Single-cell foundation models reveal context-sensitive cancer programmes under subtype shift
Single-cell foundation models reveal context-sensitive cancer programmes under subtype shift
Wallace, J.; Youssef, G.; Han, N.
AbstractSingle-cell foundation models (scFMs) have shown promise as transferable representations of cellular state, but recent zero-shot evaluations suggest that they do not consistently outperform simpler baselines. We asked whether this apparent limitation reflects an intrinsic weakness of scFMs or instead the difficulty of using them without task-specific adaptation. To test this, we fine-tuned two widely used scFMs, Geneformer and scGPT, on common tumour subtypes from renal, lung, and breast cancer, and compared them with a LightGBM baseline on within-domain validation cohorts and on out-of-domain rarer, unseen cancer subtypes. Across all three organs, the models achieved near-perfect within-domain discrimination (AUROC 0.98-1.00), but differences emerged under subtype shift.
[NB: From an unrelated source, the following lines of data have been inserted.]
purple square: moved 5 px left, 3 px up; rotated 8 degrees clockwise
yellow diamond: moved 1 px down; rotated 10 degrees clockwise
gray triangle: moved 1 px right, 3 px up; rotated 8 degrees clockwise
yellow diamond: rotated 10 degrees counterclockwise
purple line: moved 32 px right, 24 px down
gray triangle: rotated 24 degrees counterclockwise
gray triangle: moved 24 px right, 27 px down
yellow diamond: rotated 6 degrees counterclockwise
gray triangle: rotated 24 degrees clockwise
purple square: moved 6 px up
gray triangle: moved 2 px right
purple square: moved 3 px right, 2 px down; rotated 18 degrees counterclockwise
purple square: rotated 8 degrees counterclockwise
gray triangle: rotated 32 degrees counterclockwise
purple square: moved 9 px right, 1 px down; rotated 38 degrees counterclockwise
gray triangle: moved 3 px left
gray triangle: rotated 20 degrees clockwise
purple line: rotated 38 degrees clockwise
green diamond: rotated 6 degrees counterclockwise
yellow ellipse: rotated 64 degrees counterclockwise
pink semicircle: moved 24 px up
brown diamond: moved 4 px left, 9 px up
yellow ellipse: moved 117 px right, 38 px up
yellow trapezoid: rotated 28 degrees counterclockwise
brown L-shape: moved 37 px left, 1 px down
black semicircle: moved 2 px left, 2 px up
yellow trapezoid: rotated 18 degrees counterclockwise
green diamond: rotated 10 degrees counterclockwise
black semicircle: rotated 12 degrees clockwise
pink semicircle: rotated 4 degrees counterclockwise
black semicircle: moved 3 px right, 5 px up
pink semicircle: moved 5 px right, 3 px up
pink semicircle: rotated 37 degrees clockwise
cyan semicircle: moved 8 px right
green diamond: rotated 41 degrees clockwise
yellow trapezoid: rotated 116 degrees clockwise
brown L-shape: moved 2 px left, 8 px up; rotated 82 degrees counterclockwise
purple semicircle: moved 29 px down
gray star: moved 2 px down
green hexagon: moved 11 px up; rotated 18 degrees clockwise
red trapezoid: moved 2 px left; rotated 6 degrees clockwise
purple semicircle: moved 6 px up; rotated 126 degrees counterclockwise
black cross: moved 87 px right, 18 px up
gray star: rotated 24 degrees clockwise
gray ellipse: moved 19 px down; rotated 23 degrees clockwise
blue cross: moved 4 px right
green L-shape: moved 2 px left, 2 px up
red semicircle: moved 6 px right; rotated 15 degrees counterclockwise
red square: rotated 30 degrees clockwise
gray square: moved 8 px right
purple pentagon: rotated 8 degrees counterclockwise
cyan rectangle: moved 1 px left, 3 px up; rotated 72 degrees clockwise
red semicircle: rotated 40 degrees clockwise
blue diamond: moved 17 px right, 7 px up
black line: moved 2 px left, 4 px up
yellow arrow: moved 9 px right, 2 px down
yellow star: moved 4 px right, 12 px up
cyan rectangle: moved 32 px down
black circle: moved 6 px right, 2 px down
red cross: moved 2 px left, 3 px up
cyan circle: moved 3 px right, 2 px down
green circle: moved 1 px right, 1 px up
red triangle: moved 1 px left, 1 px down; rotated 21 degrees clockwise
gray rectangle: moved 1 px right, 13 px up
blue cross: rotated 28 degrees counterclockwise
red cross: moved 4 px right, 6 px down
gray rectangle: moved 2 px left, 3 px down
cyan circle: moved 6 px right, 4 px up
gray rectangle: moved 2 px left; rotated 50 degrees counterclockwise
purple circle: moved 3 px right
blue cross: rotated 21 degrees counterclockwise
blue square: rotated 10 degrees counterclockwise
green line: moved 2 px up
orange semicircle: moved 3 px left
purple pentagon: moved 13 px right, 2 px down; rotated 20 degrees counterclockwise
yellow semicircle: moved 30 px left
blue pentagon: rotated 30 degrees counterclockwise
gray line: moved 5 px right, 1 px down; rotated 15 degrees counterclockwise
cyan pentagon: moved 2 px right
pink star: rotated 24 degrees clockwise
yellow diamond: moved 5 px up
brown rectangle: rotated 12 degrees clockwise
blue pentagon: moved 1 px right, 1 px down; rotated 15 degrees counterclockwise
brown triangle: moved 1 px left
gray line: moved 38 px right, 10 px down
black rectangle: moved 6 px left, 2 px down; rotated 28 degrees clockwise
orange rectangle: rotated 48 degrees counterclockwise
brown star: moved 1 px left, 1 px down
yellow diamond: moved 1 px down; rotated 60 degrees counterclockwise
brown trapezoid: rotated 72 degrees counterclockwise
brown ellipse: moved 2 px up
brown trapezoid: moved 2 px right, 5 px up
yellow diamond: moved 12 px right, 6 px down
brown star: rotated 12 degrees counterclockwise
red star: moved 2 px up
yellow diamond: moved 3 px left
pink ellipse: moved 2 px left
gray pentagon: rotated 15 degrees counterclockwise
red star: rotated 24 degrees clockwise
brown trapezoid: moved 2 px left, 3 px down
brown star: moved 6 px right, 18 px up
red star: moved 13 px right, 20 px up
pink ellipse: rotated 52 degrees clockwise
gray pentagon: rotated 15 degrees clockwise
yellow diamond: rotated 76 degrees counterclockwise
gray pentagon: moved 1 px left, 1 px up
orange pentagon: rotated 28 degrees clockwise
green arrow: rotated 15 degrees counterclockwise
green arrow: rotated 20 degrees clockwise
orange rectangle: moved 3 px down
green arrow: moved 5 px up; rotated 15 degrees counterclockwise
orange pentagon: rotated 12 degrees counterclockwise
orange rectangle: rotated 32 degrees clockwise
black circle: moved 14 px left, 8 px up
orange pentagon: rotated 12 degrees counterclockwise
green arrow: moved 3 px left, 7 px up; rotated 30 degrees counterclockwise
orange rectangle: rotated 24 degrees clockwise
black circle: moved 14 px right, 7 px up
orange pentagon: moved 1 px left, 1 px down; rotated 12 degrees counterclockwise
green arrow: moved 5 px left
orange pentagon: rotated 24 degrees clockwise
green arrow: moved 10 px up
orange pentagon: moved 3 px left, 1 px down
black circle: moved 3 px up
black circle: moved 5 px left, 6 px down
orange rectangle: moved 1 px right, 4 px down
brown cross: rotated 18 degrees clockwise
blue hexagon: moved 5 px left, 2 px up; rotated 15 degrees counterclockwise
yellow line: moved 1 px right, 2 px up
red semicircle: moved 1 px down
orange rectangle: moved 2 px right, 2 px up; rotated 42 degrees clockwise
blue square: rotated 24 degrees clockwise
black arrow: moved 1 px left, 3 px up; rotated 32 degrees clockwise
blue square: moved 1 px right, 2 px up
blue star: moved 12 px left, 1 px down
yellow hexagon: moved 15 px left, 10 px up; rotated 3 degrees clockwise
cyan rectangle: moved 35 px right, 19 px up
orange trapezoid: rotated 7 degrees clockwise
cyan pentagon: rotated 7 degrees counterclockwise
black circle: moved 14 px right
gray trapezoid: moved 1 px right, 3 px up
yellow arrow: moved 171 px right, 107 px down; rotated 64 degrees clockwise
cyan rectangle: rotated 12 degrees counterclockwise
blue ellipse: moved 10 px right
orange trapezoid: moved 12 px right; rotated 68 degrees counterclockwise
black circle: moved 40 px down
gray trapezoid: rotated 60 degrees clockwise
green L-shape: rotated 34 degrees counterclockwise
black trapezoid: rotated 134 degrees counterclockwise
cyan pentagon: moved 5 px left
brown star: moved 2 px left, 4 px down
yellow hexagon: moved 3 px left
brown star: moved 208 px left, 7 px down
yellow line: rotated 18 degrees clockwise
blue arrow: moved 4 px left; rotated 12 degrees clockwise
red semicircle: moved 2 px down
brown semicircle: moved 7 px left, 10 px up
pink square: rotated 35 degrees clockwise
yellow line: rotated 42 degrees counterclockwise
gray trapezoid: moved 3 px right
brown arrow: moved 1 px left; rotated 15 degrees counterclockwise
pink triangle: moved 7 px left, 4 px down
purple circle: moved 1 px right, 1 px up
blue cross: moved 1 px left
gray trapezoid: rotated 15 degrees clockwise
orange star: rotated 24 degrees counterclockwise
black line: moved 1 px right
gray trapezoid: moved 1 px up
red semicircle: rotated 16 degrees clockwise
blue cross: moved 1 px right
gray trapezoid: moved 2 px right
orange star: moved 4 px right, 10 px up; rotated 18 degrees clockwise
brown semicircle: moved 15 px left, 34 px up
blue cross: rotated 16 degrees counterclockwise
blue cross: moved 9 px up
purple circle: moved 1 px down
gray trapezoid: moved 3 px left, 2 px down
On chromophobe RCC, scGPT and Geneformer achieved AUROC 0.88 and 0.92 respectively versus 0.64 for LightGBM; on SCLC, Geneformer reached 1.00 versus 0.82 for LightGBM; and on TNBC, scGPT achieved 0.80 versus 0.49 for LightGBM. To determine whether this generalisation reflected meaningful adaptation rather than arbitrary feature drift, we applied Integrated Gradients, an interpretability technique, to the fine-tuned scFMs and SHAP to LightGBM. LightGBM showed highly stable gene-importance rankings across datasets, whereas the foundation models were substantially more context-sensitive. However, this flexibility was not random: all models converged on a shared within-domain core, while scFMs acquired larger rare-subtype-specific gene sets and pathway programmes during transfer. Pathway enrichment further supported the biological relevance of these attributed genes. Together, these results suggest that fine-tuned scFMs can bridge clinically relevant domain shifts in cancer single-cell analysis and that interpretability provides a practical route to distinguishing biologically grounded adaptation from rigid reuse of training-era rules.